*DIRECTIONS*
When you reach the line containing "Podręczniki NERW (1110, 48)" in the entries below, start writing out each line exactly, and stop after the line containing "(pokaż szczegóły) (561, 268)".

Saved entries

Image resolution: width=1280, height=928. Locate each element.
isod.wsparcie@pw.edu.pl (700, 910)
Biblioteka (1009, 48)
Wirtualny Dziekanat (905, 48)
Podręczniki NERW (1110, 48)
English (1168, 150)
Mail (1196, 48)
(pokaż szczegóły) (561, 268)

---

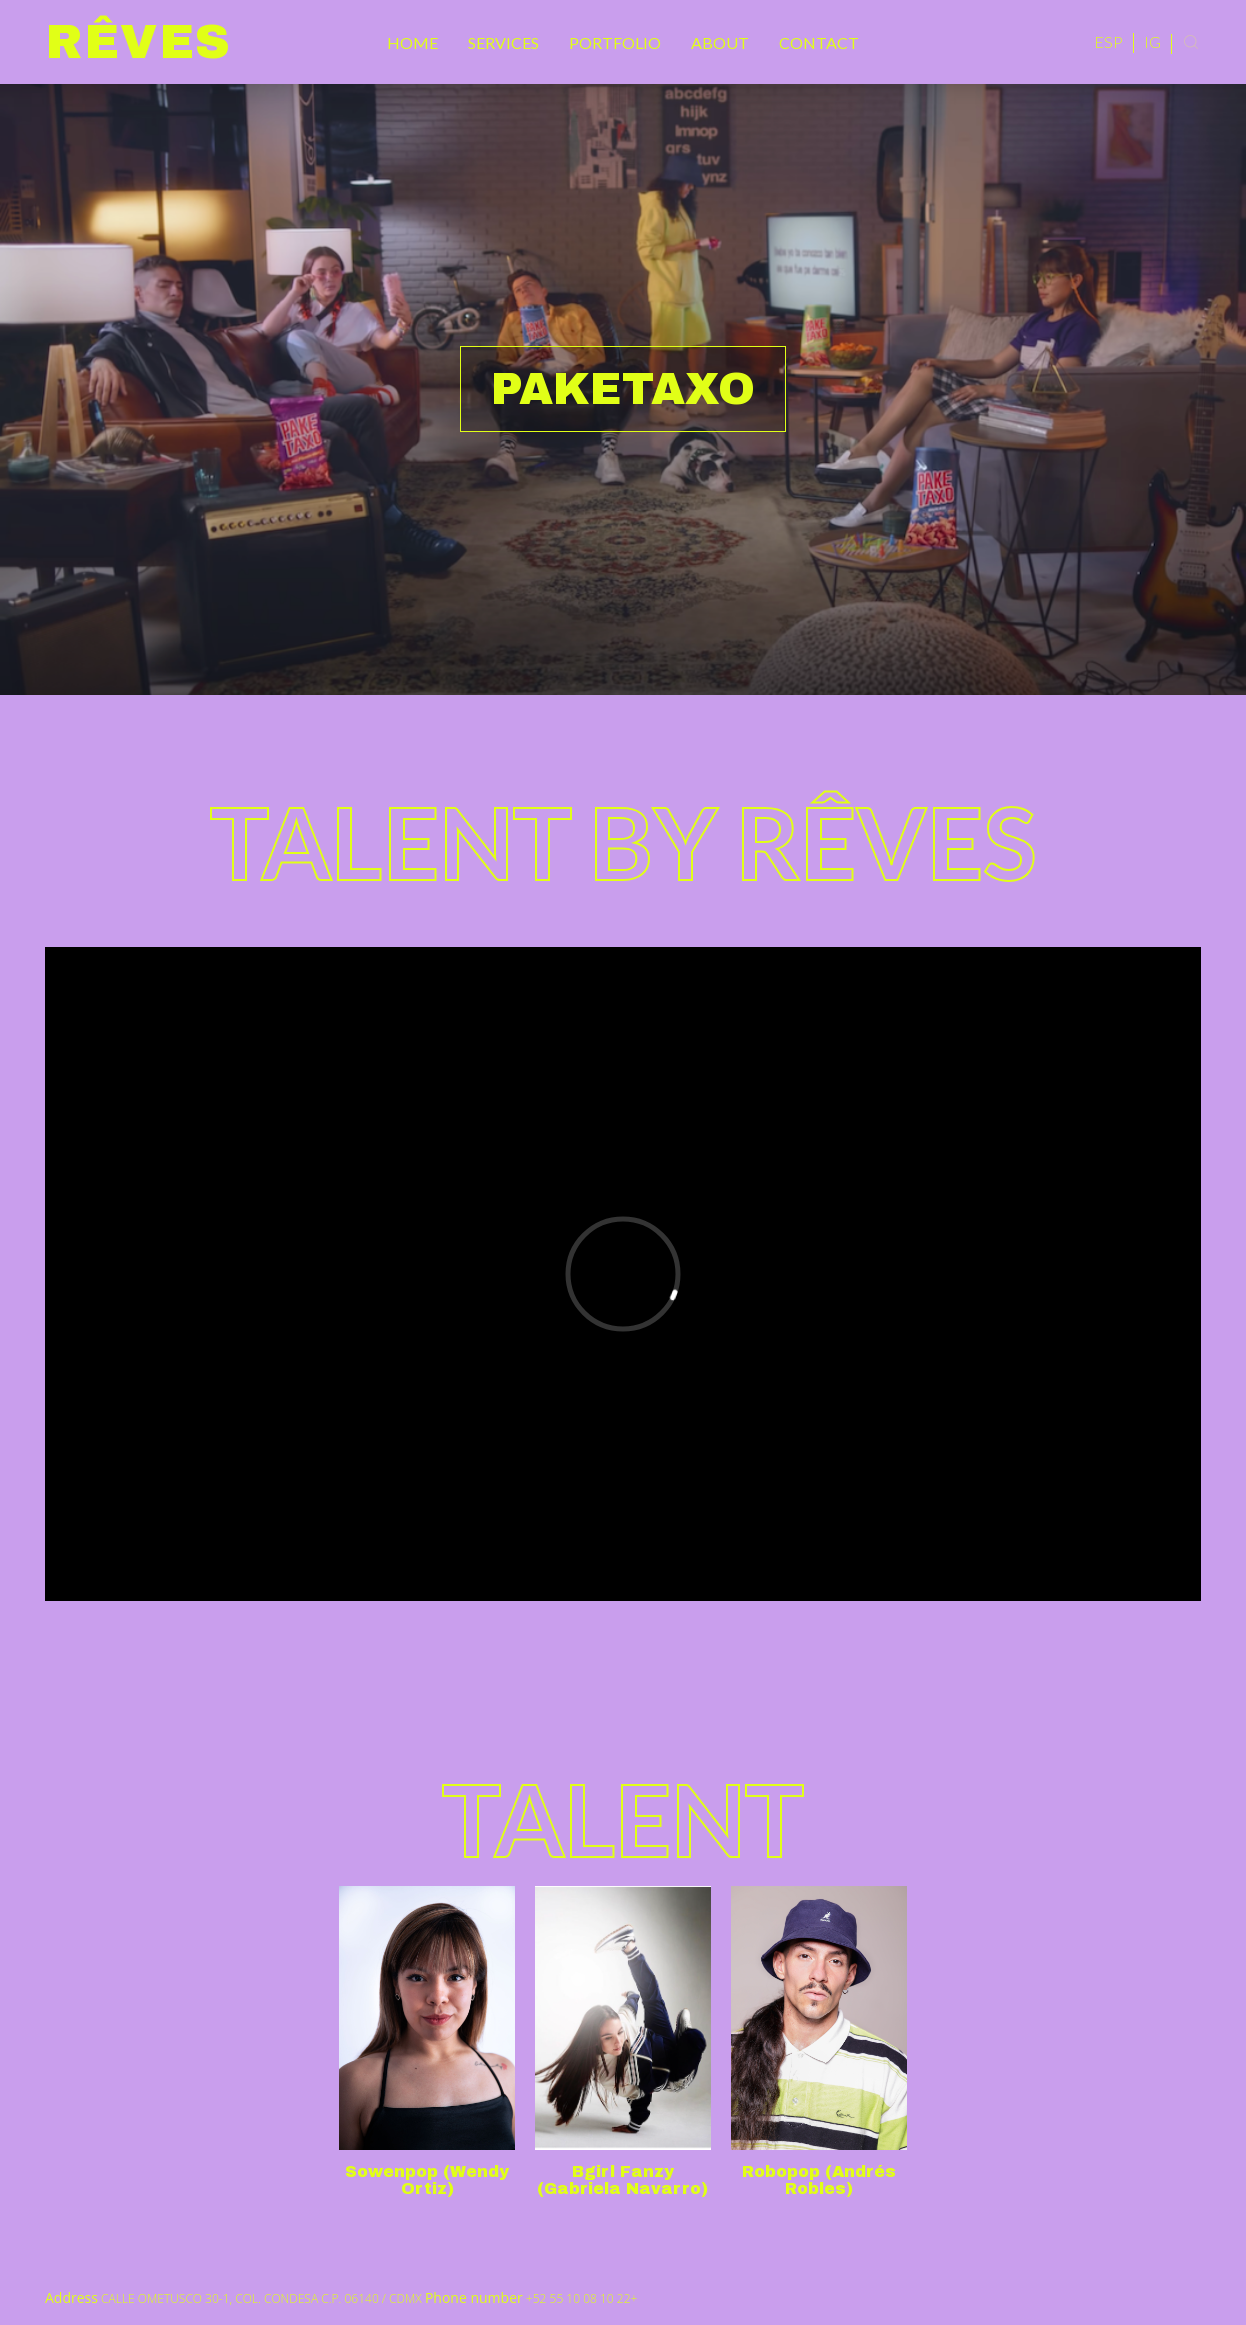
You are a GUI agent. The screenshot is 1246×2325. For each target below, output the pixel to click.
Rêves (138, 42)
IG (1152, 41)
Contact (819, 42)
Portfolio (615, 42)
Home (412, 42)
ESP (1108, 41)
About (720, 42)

*FINISHED EXERCISE*
Podręczniki NERW (1110, 48)
English (1168, 150)
Mail (1196, 48)
(pokaż szczegóły) (561, 268)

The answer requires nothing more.